What is required:
Read the lines below, and copy any that contain the string "historii".

Supplied records:
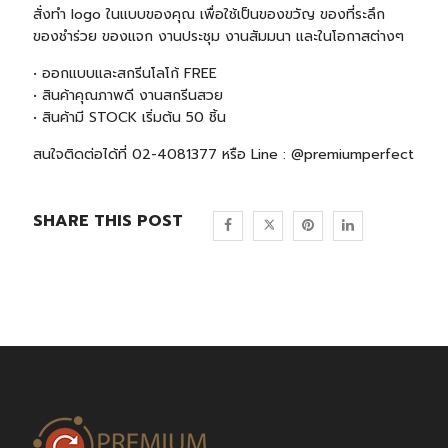
สั่งทำ logo ในแบบของคุณ เพื่อใช้เป็นของขวัญ ของที่ระลึก
ของชำร่วย ของแจก งานประชุม งานสัมมนา และในโอกาสต่างๆ
• ออกแบบและสกรีนโลโก้ FREE
• สินค้าคุณภาพดี งานสกรีนสวย
• สินค้ามี STOCK เริ่มต้น 50 ชิ้น
สนใจติดต่อได้ที่ 02-4081377 หรือ Line : @premiumperfect
SHARE THIS POST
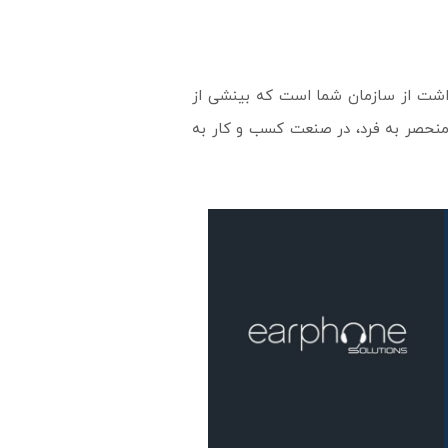
داشت از سازمان شما است که بینشی از
ت منحصر به فرد، در صنعت کسب و کار به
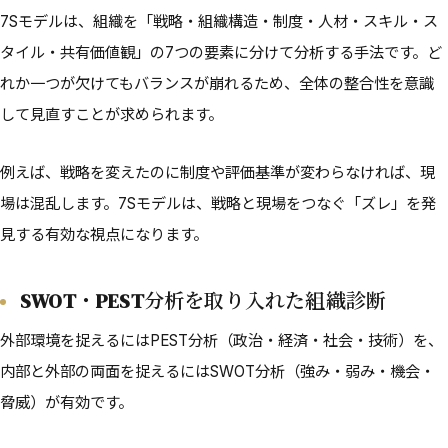
7Sモデルは、組織を「戦略・組織構造・制度・人材・スキル・ス
タイル・共有価値観」の7つの要素に分けて分析する手法です。ど
れか一つが欠けてもバランスが崩れるため、全体の整合性を意識
して見直すことが求められます。
例えば、戦略を変えたのに制度や評価基準が変わらなければ、現
場は混乱します。7Sモデルは、戦略と現場をつなぐ「ズレ」を発
見する有効な視点になります。
SWOT・PEST分析を取り入れた組織診断
外部環境を捉えるにはPEST分析（政治・経済・社会・技術）を、
内部と外部の両面を捉えるにはSWOT分析（強み・弱み・機会・
脅威）が有効です。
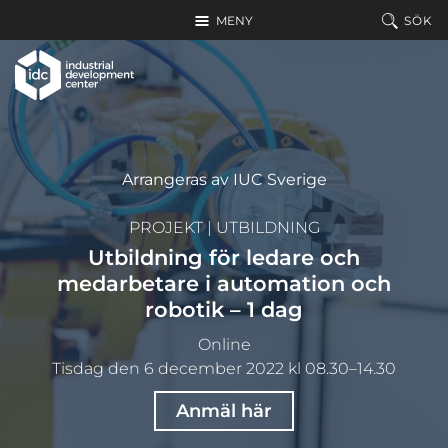
Hoppa till huvudinnehållet
MENY
SÖK
Arrangeras av IUC Sverige
PROJEKT
|
UTBILDNING
Utbildning för ledare och
medarbetare i automation och
robotik – 1 dag
Online
Tisdag den 6 december 2022 kl 08.30–14.30
Anmäl här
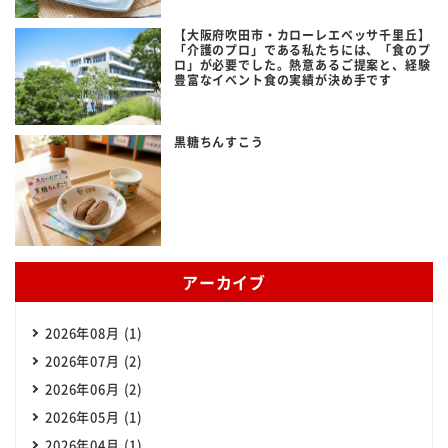
【大阪府吹田市・カローレエベッサ千里丘】
「介護のプロ」である私たちには、「食のプ
ロ」が必要でした。熱意あるご提案と、経験
豊富なイベント食の実績が決め手です
黒糖ちんすこう
アーカイブ
2026年08月 (1)
2026年07月 (2)
2026年06月 (2)
2026年05月 (1)
2026年04月 (1)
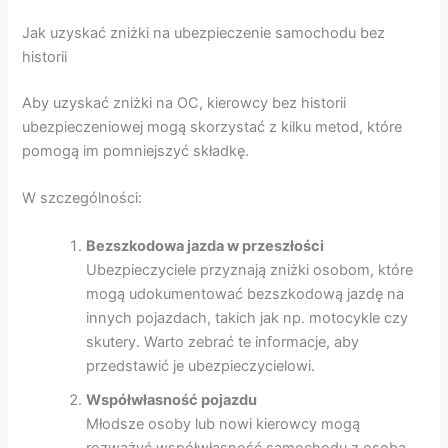
Jak uzyskać zniżki na ubezpieczenie samochodu bez
historii
Aby uzyskać zniżki na OC, kierowcy bez historii
ubezpieczeniowej mogą skorzystać z kilku metod, które
pomogą im pomniejszyć składkę.
W szczególności:
Bezszkodowa jazda w przeszłości
Ubezpieczyciele przyznają zniżki osobom, które
mogą udokumentować bezszkodową jazdę na
innych pojazdach, takich jak np. motocykle czy
skutery. Warto zebrać te informacje, aby
przedstawić je ubezpieczycielowi.
Współwłasność pojazdu
Młodsze osoby lub nowi kierowcy mogą
rozważyć współwłasność samochodu z osobą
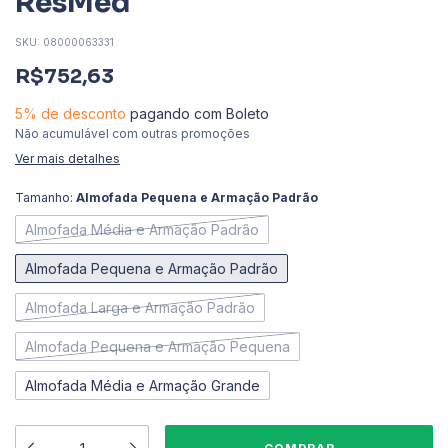
ResMed
SKU:
08000063331
R$752,63
5% de desconto
pagando com Boleto
Não acumulável com outras promoções
Ver mais detalhes
Tamanho:
Almofada Pequena e Armação Padrão
Almofada Média e Armação Padrão
Almofada Pequena e Armação Padrão
Almofada Larga e Armação Padrão
Almofada Pequena e Armação Pequena
Almofada Média e Armação Grande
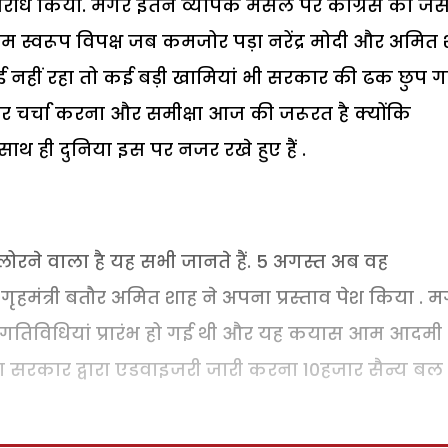
विरोध किया. मगर इतने व्यापक मसले पर कांग्रेस को जैस
ाम स्वरूप विपक्ष जब कमजोर पड़ा नरेंद्र मोदी और अमित
नहीं रहा तो कई बड़ी खामियां भी सरकार की ढक छुप 
पर चर्चा करना और समीक्षा आज की जरूरत है क्योंकि
साथ ही दुनिया इस पर नजर रखे हुए हैं .
रने वाला है यह सभी जानते हैं. 5 अगस्त अब वह
ृहमंत्री बतौर अमित शाह ने अपना प्रस्ताव पेश किया . 
कर गतिविधियां प्रारंभ हो गई थी और यह कयास आम आदमी
ना सरकार द्वारा एडवाइजरी जारी करना 10हजार सैन्य बल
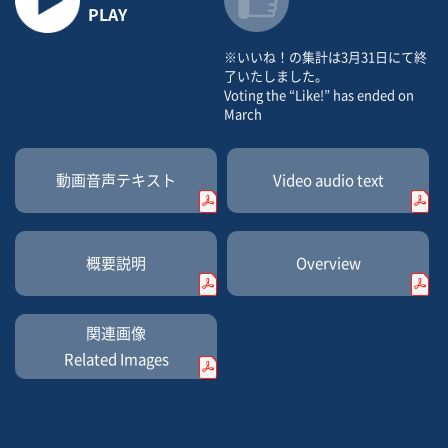
PLAY
※いいね！の集計は3月31日にて終
了いたしました。
Voting the “Like!” has ended on
March
動画音声
テキスト
Video
audio text
概要説明
Overview
関連画像
Related Images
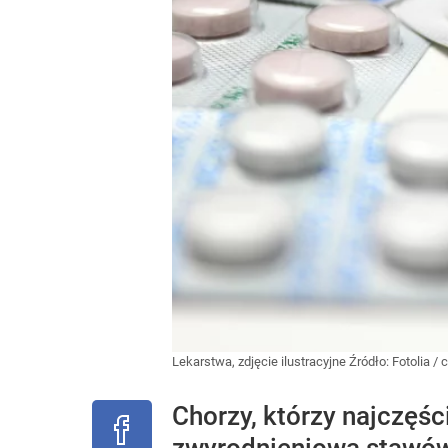
Lekarstwa, zdjęcie ilustracyjne
Źródło:
Fotolia
/
c
Chorzy, którzy najczęśc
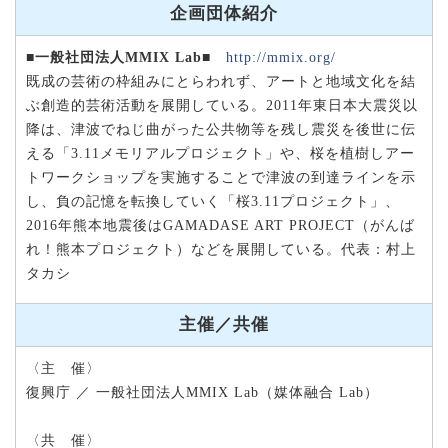
企画団体紹介
■一般社団法人MMIX Lab■
http://mmix.org/
既成の芸術の枠組みにとらわれず、アートと地域文化を結
ぶ創造的芸術活動を展開している。2011年東日本大震災以
降は、津波でねじ曲がった公共物等を残し震災を後世に伝
える「3.11メモリアルプロジェクト」や、桜を植樹しアー
トワークショップを実施することで津波の到達ラインを示
し、負の記憶を転換していく「桜3.11プロジェクト」、
2016年熊本地震後はGAMADASE ART PROJECT（がんば
れ！熊本プロジェクト）などを展開している。代表：村上
タカシ
主催／共催
〈主 催〉
復興庁 ／ 一般社団法人MMIX Lab（媒体融合 Lab）
〈共 催〉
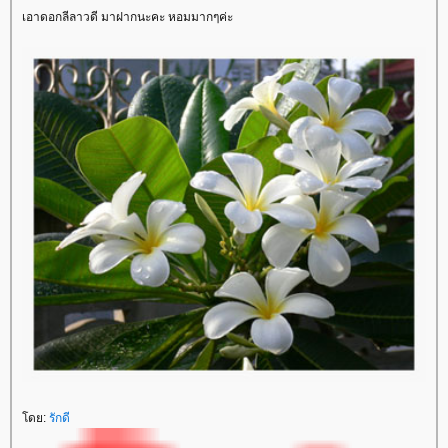
เอาดอกลีลาวดี มาฝากนะคะ หอมมากๆค่ะ
ดย:
รักดี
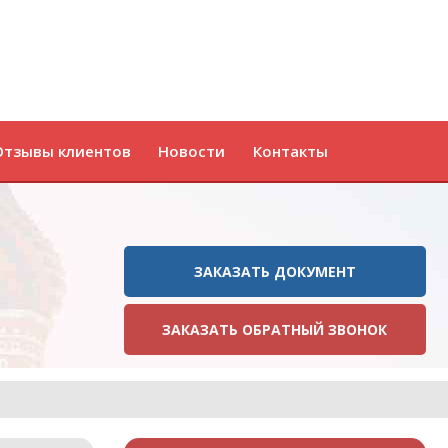
Отзывы клиентов
Новости
Контакты
ЗАКАЗАТЬ ДОКУМЕНТ
ЗАКАЗАТЬ ОБРАТНЫЙ ЗВОНОК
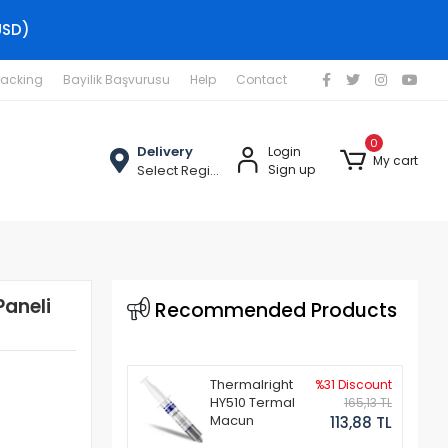
USD)
racking
Bayilik Başvurusu
Help
Contact
0
Delivery
Login
My cart
Select Region
Sign up
Paneli
Recommended Products
Thermalright
%31 Discount
HY510 Termal
165,13 TL
Macun
113,88 TL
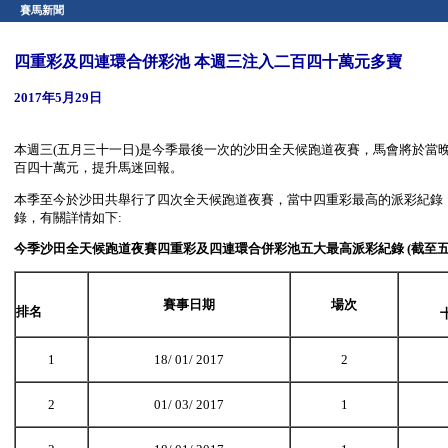
賽馬新聞
四重彩及四連環合併彩池 本週三注入二百四十萬元多寶
2017年5月29日
本週三(五月三十一日)是今季最後一次的沙田全天候跑道夜賽，馬會將於當
百四十萬元，提升馬迷回報。
本季至今於沙田共舉行了四次全天候跑道夜賽，當中四重彩最高的派彩紀錄
錄，有關詳情如下:
今
季沙田全天候跑道夜賽
四重彩及四連環合併彩池五大最高派彩紀錄 (
截至
賽事日期
場次
排名
1
18/ 01/ 2017
2
2
01/ 03/ 2017
1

Exercise answer:
historii
Aby uzyskać zniżki na OC, kierowcy bez historii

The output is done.